Ante el momento interesante en el que se encuentra el mercado de renta fija, os traemos en este artículo los comentarios sobre la evolución del fondo Schroder ISF* Strategic Bond y la visión de mercado de sus gestores, Bob Jolly y Gareth Isaac: 

"A finales de junio los titulares en Europa giraron en torno a la crisis griega. Los rendimientos del bono alemán cayeron a final de mes mientras ascendían los de bonos periféricos. Sin embargo, ampliando la perspectiva al conjunto del mes, la tendencia global del segundo trimestre apenas cambió. 

Las datos económicos de las principales economías siguen siendo positivos, con la excepción de China. En Estados Unidos, los bonos del Tesoro también registraron subidas de los rendimientos, ya que los inversores siguen reduciendo su exposición a los tipos de interés, ante la posibilidad de que la Fed decida subir los tipos. 

Los bonos corporativos mostraron debilidad en términos generales. De nuevo, los bonos high yield se comportaron mejor que los de grado de inversión, aunque ambos retrocedieron en el conjunto del mes. 

El crecimiento de la economía estadounidense en el primer trimestre se confirmó en junio en el -0,2%, mejor que el cálculo inicial del -0,7% de mayo. Nos parece que el mercado había prestado una atención excesiva a esta modesta contracción. El paro se redujo al 5,3%, desde el 5,5%, y el gasto del consumidor estadounidense creció al ritmo más alto en casi 6 años. 

La rentabilidad de la cartera fue negativa en junio. El posicionamiento en duración (que refleja nuestra visión de los tipos de interés) contribuyó de manera positiva, aunque fue contrarrestado por el resultado de las estrategias en la curva de tipos y posiciones activas sobre divisas. 

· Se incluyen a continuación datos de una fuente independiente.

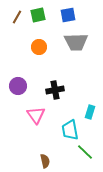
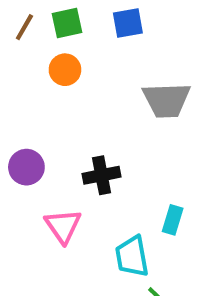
gray trapezoid: (76, 42) -> (166, 100), moved
orange circle: (39, 47) -> (65, 70), moved

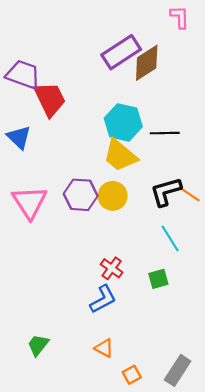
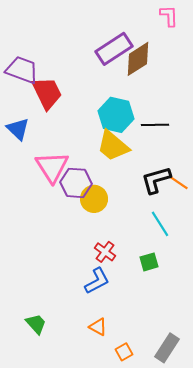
yellow circle: (113, 196) -> (94, 199), moved
pink triangle: (30, 202) -> (52, 167), moved
green trapezoid: (38, 345) -> (36, 324), turned 100

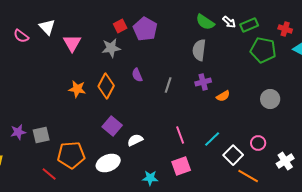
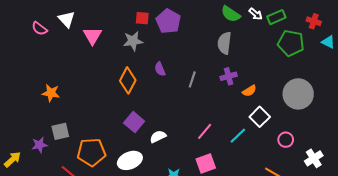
red square: (120, 26) -> (142, 18), turned 32
orange star: (77, 89) -> (51, 93), moved
gray circle: (270, 99) -> (298, 94), size x1.5
purple star: (18, 132) -> (39, 145), moved
pink line: (180, 135) -> (205, 131), turned 60
white square: (233, 155) -> (260, 117), moved

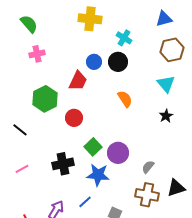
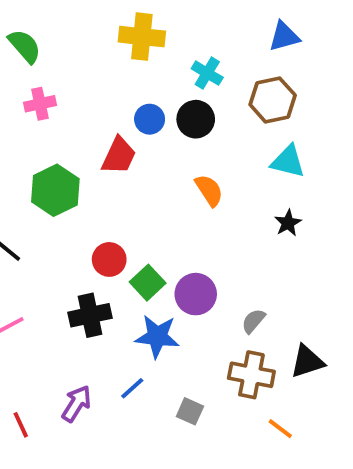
brown hexagon: (172, 50) -> (273, 100), moved
cyan triangle: (166, 84) -> (288, 161), turned -36
red circle: (74, 118) -> (109, 259), moved

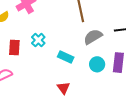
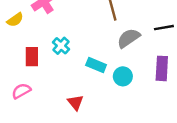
cyan circle: (97, 64) -> (123, 76), moved
red triangle: (63, 88) -> (75, 102), moved

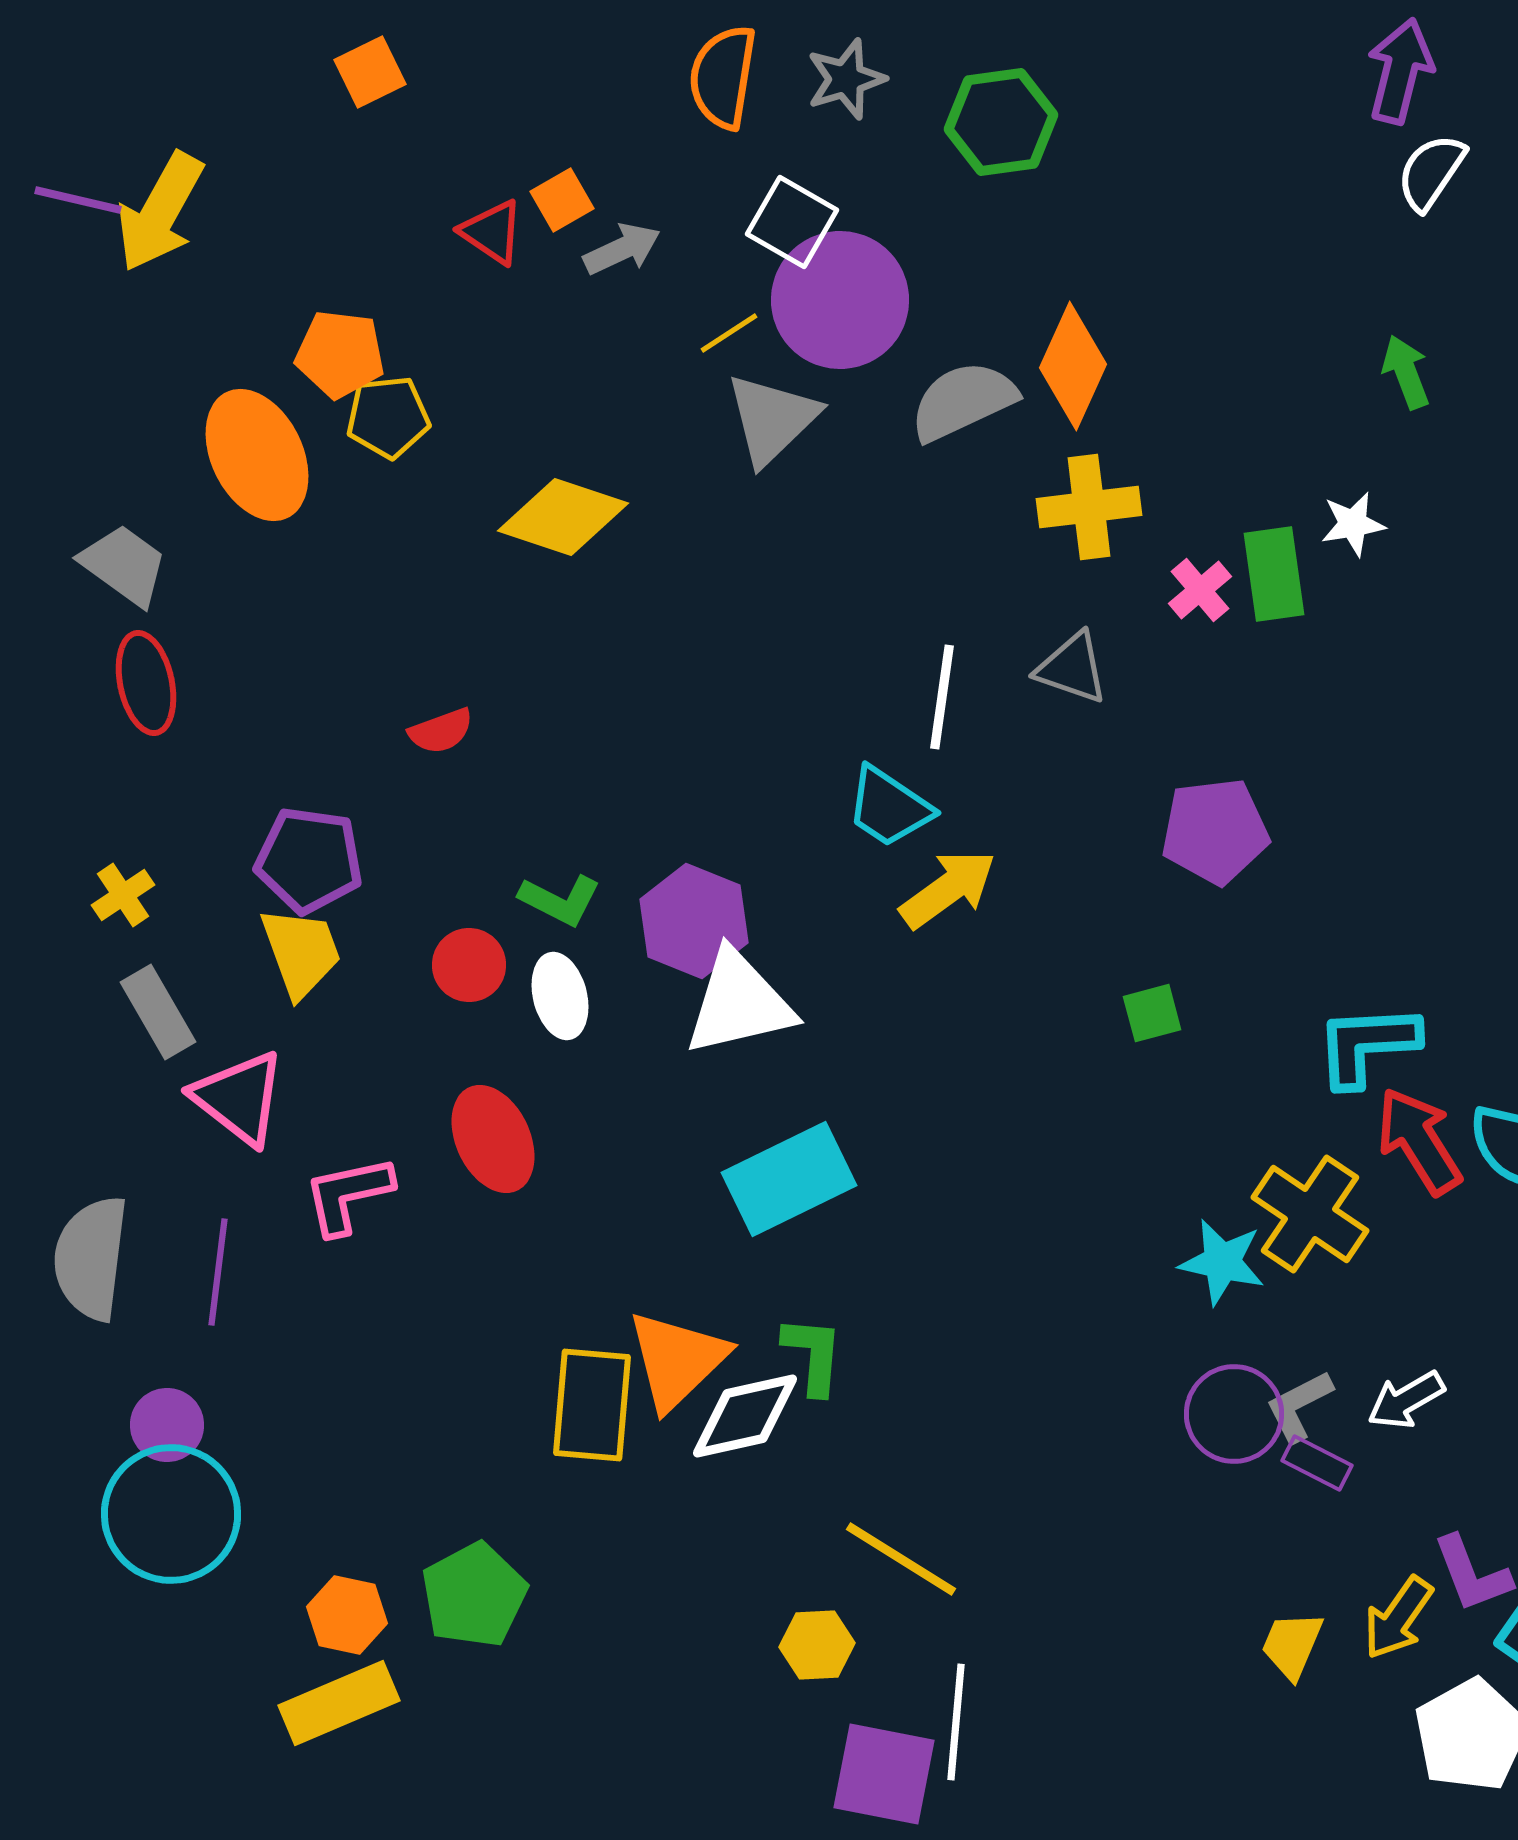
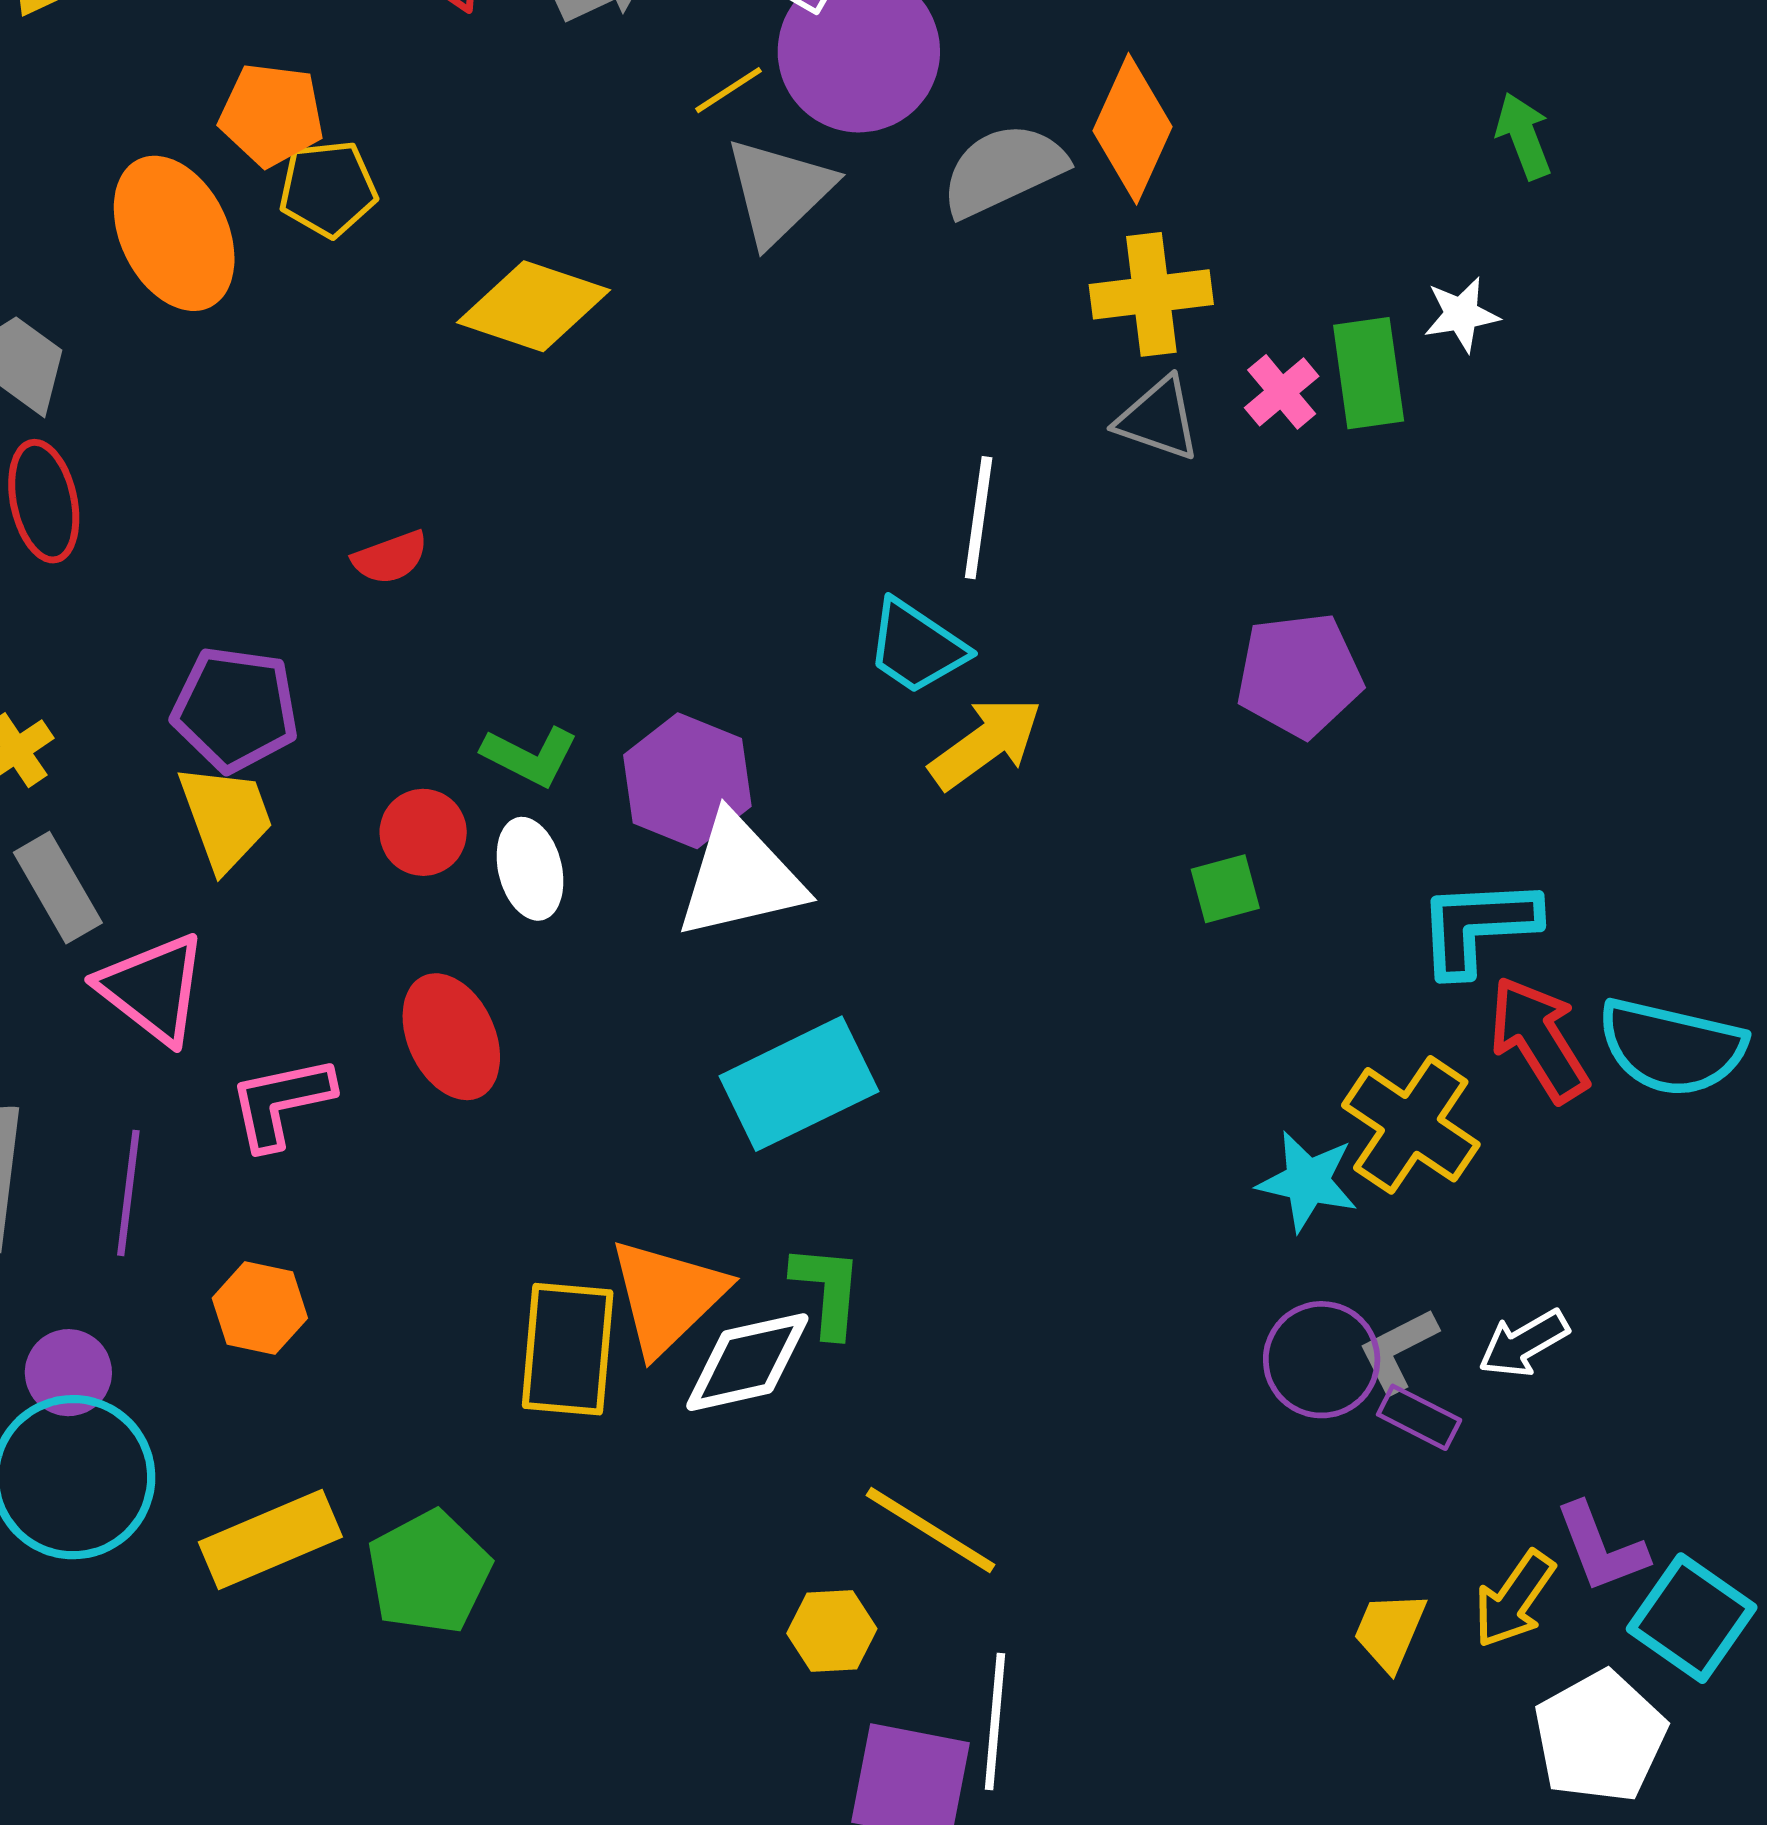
gray triangle: (1072, 668) -> (1158, 419), moved
orange hexagon: (347, 1615) -> (260, 1308), moved
yellow rectangle: (339, 1703) -> (270, 1539), moved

A pesar de las dificultades en la eurozona, el euro se apreció frente al dólar, lo que pesó sobre la rentabilidad, dada nuestra previsión de debilidad de la divisa a largo plazo. También impactó en la cartera la fortaleza de la libra esterlina frente a la corona noruega, el dólar canadiense y el dólar estadounidense, debido a los buenos datos económicos tanto locales como de la zona euro. 

Perspectivas y estrategia

Creemos muy importante recordar a los inversores que hay mucha vida más allá de Grecia. Tanto la economía de EEUU como la británica siguen creciendo y expandiéndose. 

Esto refuerza nuestras expectativas de que tanto la Fed como el Banco de Inglaterra podrían subir tipos antes de lo esperado por el mercado. En ambos casos, esperamos un proceso de normalización moderado y gradual.
En la zona euro, la economía está avanzando, aunque mucho más lento. El mercado ha empezado a reconocer que hay ciertas mejoras, pero nadie se atrevería a pensar que el BCE vaya a cambiar su política de relajación cuantitativa y política acomodativa en los tipos, lo cual es positivo para los tenedores de bonos. 

Por lo tanto, vemos el drástico ajuste en los bonos soberanos en el trimestre como una señal de que el mercado está recuperando el sentido, más que como el inicio de un mercado bajista prolongado. 

El otro factor clave en el trimestre, que podría traer ramificaciones negativas en el conjunto de 2015, es China, tanto por los consecuencias del ajuste del mercado de acciones tras su rally alcista, como por las perspectivas de crecimiento económico, que se van debilitando. El Banco Popular de China sigue actuando reduciendo los tipos, pero estos movimientos han tenido un efecto limitado hasta ahora. 

Por el momento, la situación en China no ha impactado en los mercados de bonos, ya que los inversores siguen centrados en las decisiones de tipos de interés en Estados Unidos, la eurozona y Reino Unido. No obstante, los inversores deberían seguir los acontecimientos de cerca"
 

*Schroder International Selection Fund se denomina como "Schroder ISF"

Aviso Legal:    Los expertos de Schroders han expresado sus puntos de vista y opiniones en esta entrevista y estos pueden cambiar. Los pareceres y opiniones de nuestros expertos no representan necesariamente las opiniones expresadas o reflejadas por Schroders en otras comunicaciones , estrategias o fondos.  La rentabilidad registrada en el pasado no es un indicador fiable de los resultados futuros. El precio de las acciones y los ingresos derivados de las mismas pueden tanto subir como bajar y los inversores pueden no recuperar el importe original invertido.